Oklahoma Farmer Gives his View on Pollution Trial

OKLAHOMA, US - A poultry farmer offers his point of view over the on-going legal proceedings against a poultry company over the allegation that it has been polluting the Illinois River by the inappropriate disposal of poultry litter.
calendar icon 3 August 2009
clock icon 3 minute read

As the State of Oklahoma draws closer to a courtroom showdown with Tyson Foods, one local poultry farmer wants to set the record straight about poultry litter, according to Public Nuisance Wire.

Randy Allen, local poultry farmer and former contract employee with Simmons Foods, blasts the media for implying that poultry farmers dump poultry litter at random without prior consent.

"In order to be a poultry farmer here in Oklahoma, an individual has to go through a stringent process," Mr Allen observes. "As a poultry producer, a permit is required, followed by nine hours of training, with yearly fees and training mandated by the state."

Mr Allen takes offence at the tendency of liberal media outlets to misrepresent poultry litter as a dangerous pollutant and imply that farmers do not comply with federal and local laws.

"Poultry litter is a safe and non-toxic natural fertiliser containing calcium, organic material and a good supply of natural phosphorus," he asserts. "Oklahoma has laws that limit the amount of poultry litter an individual can apply to the land."

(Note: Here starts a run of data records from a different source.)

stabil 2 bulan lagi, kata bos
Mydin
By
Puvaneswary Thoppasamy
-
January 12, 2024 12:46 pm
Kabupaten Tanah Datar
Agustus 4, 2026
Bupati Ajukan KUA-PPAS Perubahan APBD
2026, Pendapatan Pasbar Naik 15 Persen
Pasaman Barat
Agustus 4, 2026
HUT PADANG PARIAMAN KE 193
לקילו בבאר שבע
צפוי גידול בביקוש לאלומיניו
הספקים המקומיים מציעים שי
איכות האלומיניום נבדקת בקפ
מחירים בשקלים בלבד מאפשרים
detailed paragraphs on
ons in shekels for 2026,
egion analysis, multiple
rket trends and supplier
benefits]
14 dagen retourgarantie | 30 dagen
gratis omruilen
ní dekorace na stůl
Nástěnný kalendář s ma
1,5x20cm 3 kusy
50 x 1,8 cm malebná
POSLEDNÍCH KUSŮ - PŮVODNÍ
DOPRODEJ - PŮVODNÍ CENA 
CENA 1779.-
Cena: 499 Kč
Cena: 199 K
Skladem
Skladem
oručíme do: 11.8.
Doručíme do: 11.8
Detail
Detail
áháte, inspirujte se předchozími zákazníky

Mr Allen adds that poultry farmers are required to take soil tests and that it is unlawful for them to apply more poultry litter to a specified property than state law allows.

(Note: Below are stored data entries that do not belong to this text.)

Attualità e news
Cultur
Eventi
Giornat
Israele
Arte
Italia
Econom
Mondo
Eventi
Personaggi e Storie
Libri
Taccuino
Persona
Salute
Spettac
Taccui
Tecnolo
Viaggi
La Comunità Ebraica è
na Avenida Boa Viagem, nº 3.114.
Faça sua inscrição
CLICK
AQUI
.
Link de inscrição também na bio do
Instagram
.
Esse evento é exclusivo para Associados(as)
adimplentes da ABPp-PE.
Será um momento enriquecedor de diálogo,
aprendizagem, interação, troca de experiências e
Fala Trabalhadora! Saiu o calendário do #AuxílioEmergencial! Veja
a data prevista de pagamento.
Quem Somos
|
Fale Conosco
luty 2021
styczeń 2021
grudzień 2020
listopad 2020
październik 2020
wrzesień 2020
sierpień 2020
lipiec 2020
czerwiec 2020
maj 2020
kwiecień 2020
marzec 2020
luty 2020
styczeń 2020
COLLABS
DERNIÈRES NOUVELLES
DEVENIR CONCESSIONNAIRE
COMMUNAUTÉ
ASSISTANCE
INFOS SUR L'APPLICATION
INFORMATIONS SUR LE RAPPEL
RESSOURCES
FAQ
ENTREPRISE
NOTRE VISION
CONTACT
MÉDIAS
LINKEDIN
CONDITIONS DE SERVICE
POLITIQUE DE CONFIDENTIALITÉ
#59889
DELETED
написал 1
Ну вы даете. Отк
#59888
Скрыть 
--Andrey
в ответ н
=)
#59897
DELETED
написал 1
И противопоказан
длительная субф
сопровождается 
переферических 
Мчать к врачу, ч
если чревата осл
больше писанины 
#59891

"If an individual is a commercial farmer, then he or she must fill out reports on where the litter came from, soil analysis updates, how much acreage was used, how much litter was used, etc.," Mr Allen explains. "If an individual is caught dumping illegally, then that person faces state-enforced fines and the possibility of losing their licence."

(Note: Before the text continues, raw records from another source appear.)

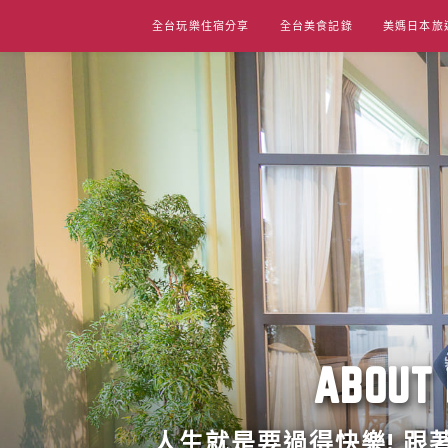
Skip
全台玩樂住宿分享
全台美食記錄
美媽日本旅
to
content
ABO
人生就是要過得快樂! 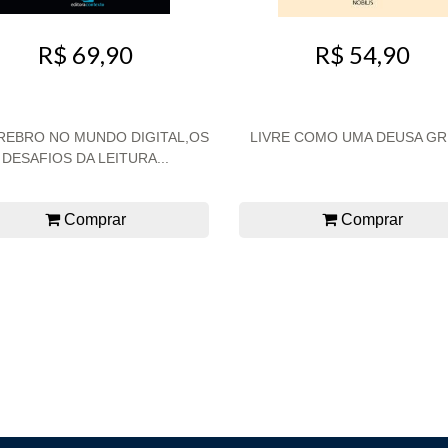
R$ 69,90
R$ 54,90
REBRO NO MUNDO DIGITAL,OS
LIVRE COMO UMA DEUSA G
DESAFIOS DA LEITURA...
Comprar
Comprar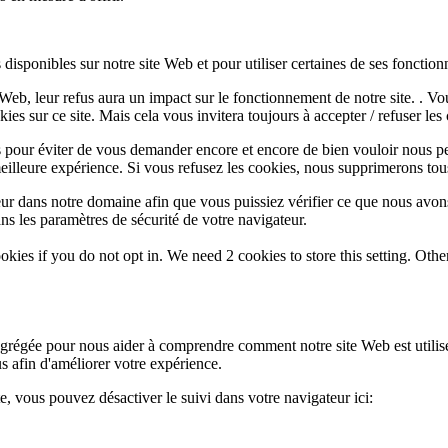
disponibles sur notre site Web et pour utiliser certaines de ses fonctionn
e Web, leur refus aura un impact sur le fonctionnement de notre site. . 
es sur ce site. Mais cela vous invitera toujours à accepter / refuser les 
 pour éviter de vous demander encore et encore de bien vouloir nous pe
eilleure expérience. Si vous refusez les cookies, nous supprimerons tou
eur dans notre domaine afin que vous puissiez vérifier ce que nous avon
ns les paramètres de sécurité de votre navigateur.
okies if you do not opt in. We need 2 cookies to store this setting. 
 agrégée pour nous aider à comprendre comment notre site Web est utili
s afin d'améliorer votre expérience.
te, vous pouvez désactiver le suivi dans votre navigateur ici: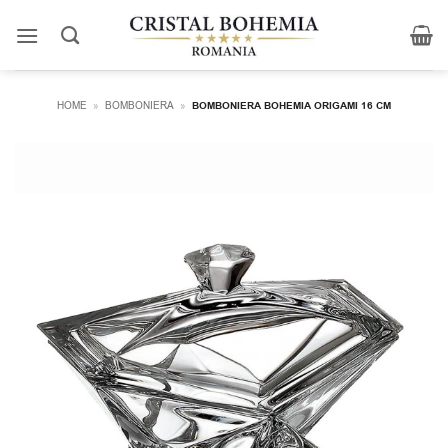
Skip
to
content
HOME
»
BOMBONIERA
»
BOMBONIERA BOHEMIA ORIGAMI 16 CM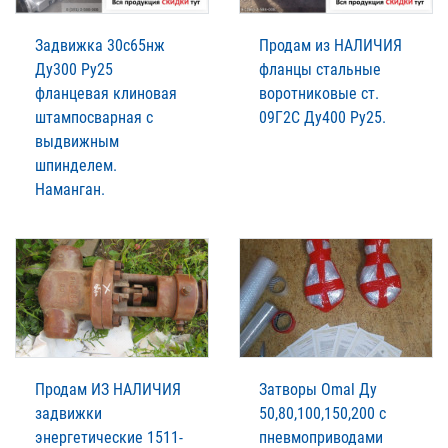
Задвижка 30с65нж
Продам из НАЛИЧИЯ
Ду300 Ру25
фланцы стальные
фланцевая клиновая
воротниковые ст.
штампосварная с
09Г2С Ду400 Ру25.
выдвижным
шпинделем.
Наманган.
Продам ИЗ НАЛИЧИЯ
Затворы Omal Ду
задвижки
50,80,100,150,200 с
энергетические 1511-
пневмоприводами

Mr Allen emphasises that state laws are strict and that poultry farmers expend considerable time and money complying with them. "Many individuals, particularly in the media, do not realise how much a farmer goes through in order to do business in this state," he laments.

Oklahoma filed suit against Tyson Foods in 2005, charging that it polluted lands, water and property along the Illinois River, according to Public Nuisance Wire. Last week, however, a federal court judge dealt a devastating blow to the state attorney general by dismissing all claims to monetary damages against the Arkansas-based company.

The case is set for trial on 21 September.